“Yuvarlanan Taşlar”ın Hikâyesi…

“Alt tarafı rock’n’roll” diyemeyeceğim bir etkisi ve sarsıcılığı olan müziğin, onun ustalarından Rolling Stones’un ve bir dönemin gençliğinin parlak hikâyesini anlatıyor Güneş, Ay ve Rolling Stones

‘Aman, bunun dünyayı değiştireceği falan yok. Alt tarafı rock’n’roll işte,’ demişsiniz gibi. (s. 249)

En sevdiğim Rolling Stones şarkısı olan Paint İt Black çalarken grubun taa 1998’de canlı dinlediğim ve seyrettiğim konserlerini hatırlıyorum. Radyodan kazandığımız biletlerle gittiğimiz konserde açık tribünde olmamıza rağmen görevlilerle bir takım manevralar yaşayarak saha içine girme şansı yakalamıştık ve en önlerde izleme fırsatı elde etmiştik. Konser tek kelime ile muhteşemdi. Şimdi bu yazı sayesinde havasını atma hakkını kendimde görüyorum doğrusu. (Gülümsüyorum burada)

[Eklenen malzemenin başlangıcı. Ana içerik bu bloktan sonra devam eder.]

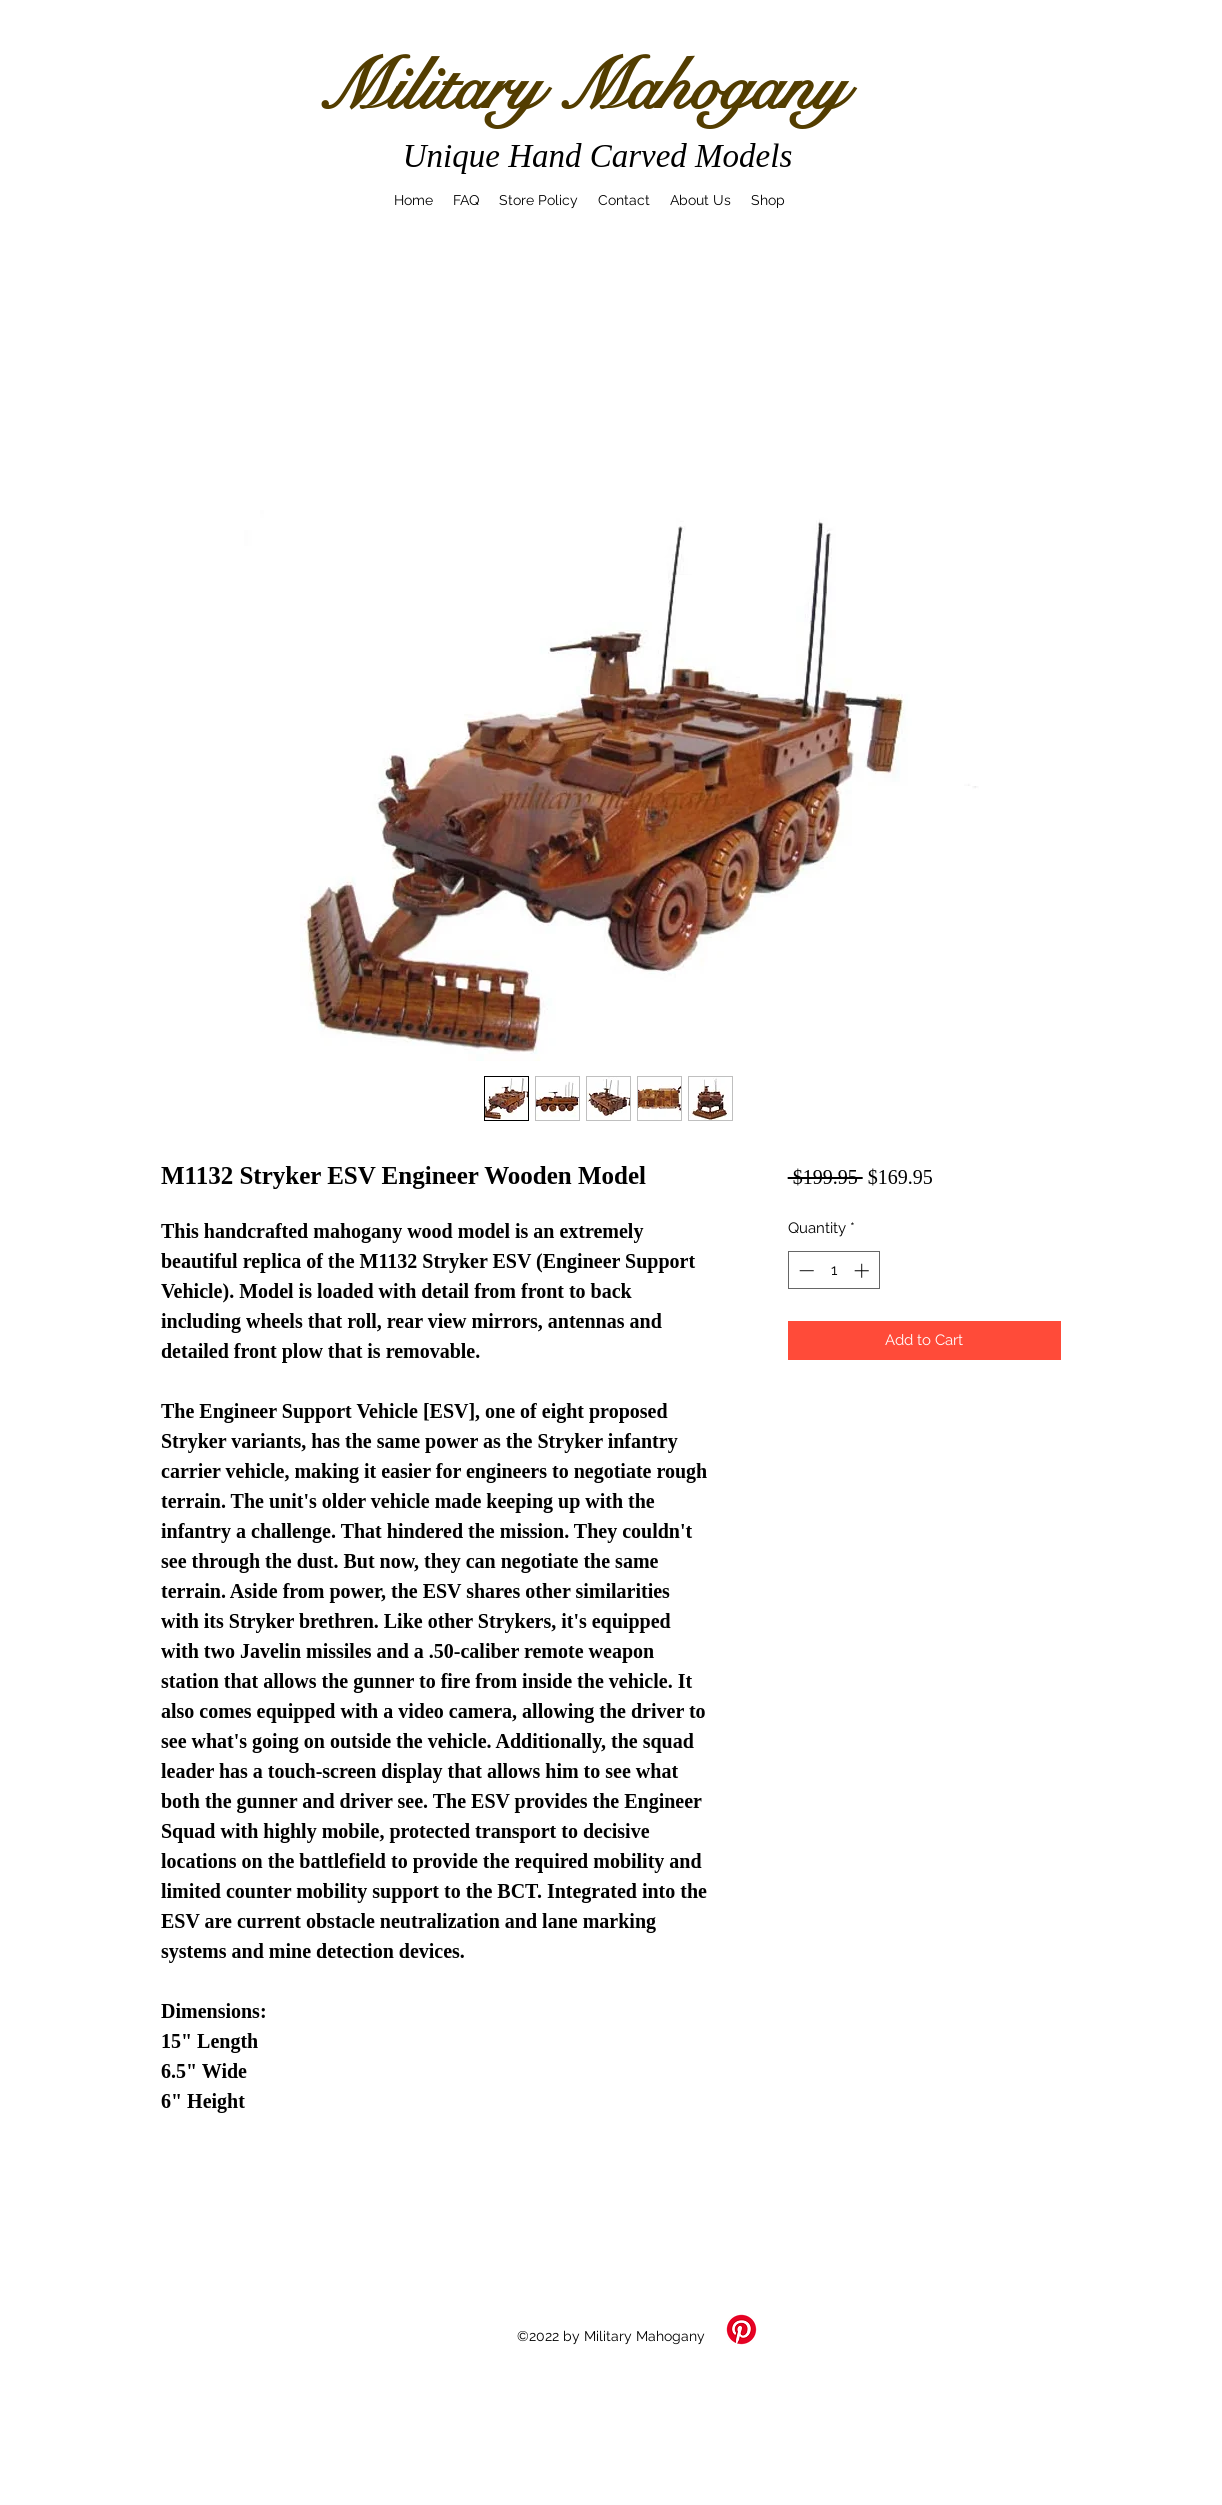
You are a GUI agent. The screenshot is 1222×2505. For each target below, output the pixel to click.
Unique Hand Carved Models (598, 156)
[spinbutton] (833, 1270)
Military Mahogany (581, 87)
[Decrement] (804, 1270)
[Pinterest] (741, 2329)
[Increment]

Mick Jagger ve Brian Jones işçi sınıfındanmış gibi yapan ama orta sınıftan gelen çocuklardı: Beatles’takilerse gerçekten emekçi, işçi sınıfından insanların oğulları ve torunlarıydı.(s.65)

Grup değil, bir çete, hurdalıktaki bir köpek sürüsü gibiydiler.(s.16)

İtiraf etmem lazım ki, Rolling Stones, bir Beatles, bir Nirvana ya da bir Pearl Jam kadar favori grubum olmadı ama her daim ilgimi çekmiştir. Sadece yaptıkları müzikle değil, duruşları ile bile dikkat çekici olmuşlardır ben ve herkes için. Yarattıkları bütün tantanaya, dünya çapında duyulmalarına etkide bulunacak olaylara rağmen Beatles daha bir efendi, usturuplu bir grup olarak görülüyordu. Belki de ilk başlardaki o bir örnek kostümleri ya da özellikle genç kızlar tarafından çılgıncasına takip edilişleri etkili olmuştur bilemiyorum. Rolling Stones’un ise nedense karanlık bir yana sahip, serseri ama bir yandan da hınzır ve muzır bir havaları vardı benim gözümde. Çok ayrıntılı araştırıp okumamıştım ama daha ilk bakışta bile toplumla uyumsuz bir halleri olduğu fark edilebiliyordu.

Stones ne kadar düzgün giyinse ve davransa da, sonuçta gangster gibi görünüyordu.(s.75)

Beatles Station Otel’e gelerek, sahnede dans edip el sallayarak aslında Stones’u kutsamış, Beatles çılgınlığını onlara da bulaştırmış oldu. Zamanla bu lütfun Stones’u hem yücelten hem de sınırlayan, daimi ikinciliğe mahkûm eden bir lanet olduğu ortaya çıkacaktı.(s.65)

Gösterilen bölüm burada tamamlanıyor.